Однако мои расчеты не оправдались. Несмотря на падение самодержавия, война еще не закончилась и пехотных прапорщиков продолжали посылать на убой. Что же касается Ганзи, то в наших отношениях ничего не изменилось, хоть она уже была в полном расцвете своей молодости и красоты, курсистка, невеста, а я, хотя и пехотный офицер-прапорщик Керенского, как тогда говорилось, между нами стояла, как и в юности, странная, прозрачная стена моей молчаливой робости и ее милого равнодушия. Меня отправили все на тот же румынский фронт, где мое бедро пробил маленький треугольный осколочек, так похожий на тот, который некогда убил Тереза. Таким образом, я еще дешево отделался. Октябрьская революция застала меня в госпитале. Пришли немцы. Ганзя вышла замуж за того самого богатого футболиста инсайд-правого, который уже стал кавалерийским корнетом, потом, конечно, они бежали от революции за границу, так же как и отец Миньоны, бросив семью на произвол судьбы, уехал с белыми.
Помню еще короткий и грустный роман с Миньоной, ее горячие руки, кошачьи глаза в осажденном, лишенном света городе, при звуках ночной винтовочной стрельбы, и быстрое охлаждение Миньоны, когда она вдруг меня разлюбила, и я всю ночь просидел на берегу моря на шаланде, перевернутой дном кверху, и «ныло от тоски все существо мое, тоска была подобна черной глыбе, и если бы вы поняли ее, то разлюбить меня, я знаю, не смогли бы».
Ну и так далее, все как в тумане слабеющей памяти, а я продолжал видеть себя среди пространства Добруджи, где обстановка с каждым днем ухудшалась.
…Начали весело, с наступления, дошли почти до Базарджика, как уверяли фантазеры разведчики, потом остановились, а теперь отступали по всему фронту, едва не попав к Макензену в мешок.
Кое-где это уже было похоже на бегство.
Новая батарея, в которой я продолжал проходить все виды солдатской службы, все артиллерийские специальности, моталась с позиции на позицию, не имея возможности где-нибудь прочно закрепиться.
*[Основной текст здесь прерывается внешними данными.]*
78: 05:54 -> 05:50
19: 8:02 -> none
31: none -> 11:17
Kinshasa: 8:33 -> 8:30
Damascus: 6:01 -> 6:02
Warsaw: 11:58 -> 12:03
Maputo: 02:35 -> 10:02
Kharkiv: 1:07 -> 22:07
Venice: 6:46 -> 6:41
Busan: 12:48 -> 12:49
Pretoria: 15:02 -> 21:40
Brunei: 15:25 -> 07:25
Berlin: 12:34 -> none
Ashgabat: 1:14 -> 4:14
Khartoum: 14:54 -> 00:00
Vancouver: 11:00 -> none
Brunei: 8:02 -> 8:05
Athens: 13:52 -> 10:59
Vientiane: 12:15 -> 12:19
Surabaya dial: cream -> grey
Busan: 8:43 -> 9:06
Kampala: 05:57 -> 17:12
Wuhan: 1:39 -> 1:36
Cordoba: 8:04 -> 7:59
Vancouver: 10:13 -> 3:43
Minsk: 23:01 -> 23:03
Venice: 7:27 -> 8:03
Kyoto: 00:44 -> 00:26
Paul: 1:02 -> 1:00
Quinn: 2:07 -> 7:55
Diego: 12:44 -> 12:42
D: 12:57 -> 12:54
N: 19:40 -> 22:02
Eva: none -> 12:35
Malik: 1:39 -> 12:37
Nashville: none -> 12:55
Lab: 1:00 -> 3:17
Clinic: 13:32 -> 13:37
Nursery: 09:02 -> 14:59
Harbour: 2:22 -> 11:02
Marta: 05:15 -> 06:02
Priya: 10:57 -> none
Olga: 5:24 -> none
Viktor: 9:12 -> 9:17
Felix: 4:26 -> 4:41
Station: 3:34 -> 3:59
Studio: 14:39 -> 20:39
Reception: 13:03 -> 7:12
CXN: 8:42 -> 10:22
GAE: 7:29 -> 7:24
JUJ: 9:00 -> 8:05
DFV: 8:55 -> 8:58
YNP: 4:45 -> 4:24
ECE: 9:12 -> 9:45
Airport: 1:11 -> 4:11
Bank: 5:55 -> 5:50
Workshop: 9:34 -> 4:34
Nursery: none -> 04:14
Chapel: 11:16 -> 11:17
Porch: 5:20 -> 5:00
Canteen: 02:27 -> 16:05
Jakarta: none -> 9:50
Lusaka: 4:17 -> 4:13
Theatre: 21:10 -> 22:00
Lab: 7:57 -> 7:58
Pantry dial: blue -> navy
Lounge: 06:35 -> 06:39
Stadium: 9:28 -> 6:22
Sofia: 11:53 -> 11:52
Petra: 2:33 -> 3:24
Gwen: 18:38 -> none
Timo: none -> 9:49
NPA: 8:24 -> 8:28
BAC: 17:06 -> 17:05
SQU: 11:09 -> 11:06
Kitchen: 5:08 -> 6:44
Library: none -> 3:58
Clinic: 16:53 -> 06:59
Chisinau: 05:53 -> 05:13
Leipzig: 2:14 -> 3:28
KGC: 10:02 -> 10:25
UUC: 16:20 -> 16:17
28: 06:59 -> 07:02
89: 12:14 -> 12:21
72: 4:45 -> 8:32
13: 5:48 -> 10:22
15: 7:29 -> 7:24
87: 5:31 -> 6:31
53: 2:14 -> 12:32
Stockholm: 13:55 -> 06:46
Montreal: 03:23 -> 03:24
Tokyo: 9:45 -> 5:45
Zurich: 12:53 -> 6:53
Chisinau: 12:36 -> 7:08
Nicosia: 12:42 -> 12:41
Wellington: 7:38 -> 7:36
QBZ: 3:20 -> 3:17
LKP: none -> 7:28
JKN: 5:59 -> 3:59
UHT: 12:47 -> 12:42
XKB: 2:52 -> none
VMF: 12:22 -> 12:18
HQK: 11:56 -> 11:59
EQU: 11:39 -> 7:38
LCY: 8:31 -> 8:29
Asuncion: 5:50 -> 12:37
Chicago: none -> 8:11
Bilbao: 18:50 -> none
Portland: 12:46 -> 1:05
…Прекрасно утрамбованные белые шоссейные дороги и убранные поля, поросшие ежевикой. Холмы, покрытые душистой богородичной травкой и дикой лавандой, такой же синей, как полоска моря, иногда показывающегося на горизонте. Волнистые дали, волшебно приближенные окулярами козлино-рогатой стереотрубы почти вплотную к самым моим глазам, когда я вел с наблюдательного пункта стрельбу по разъездам неприятельского авангарда.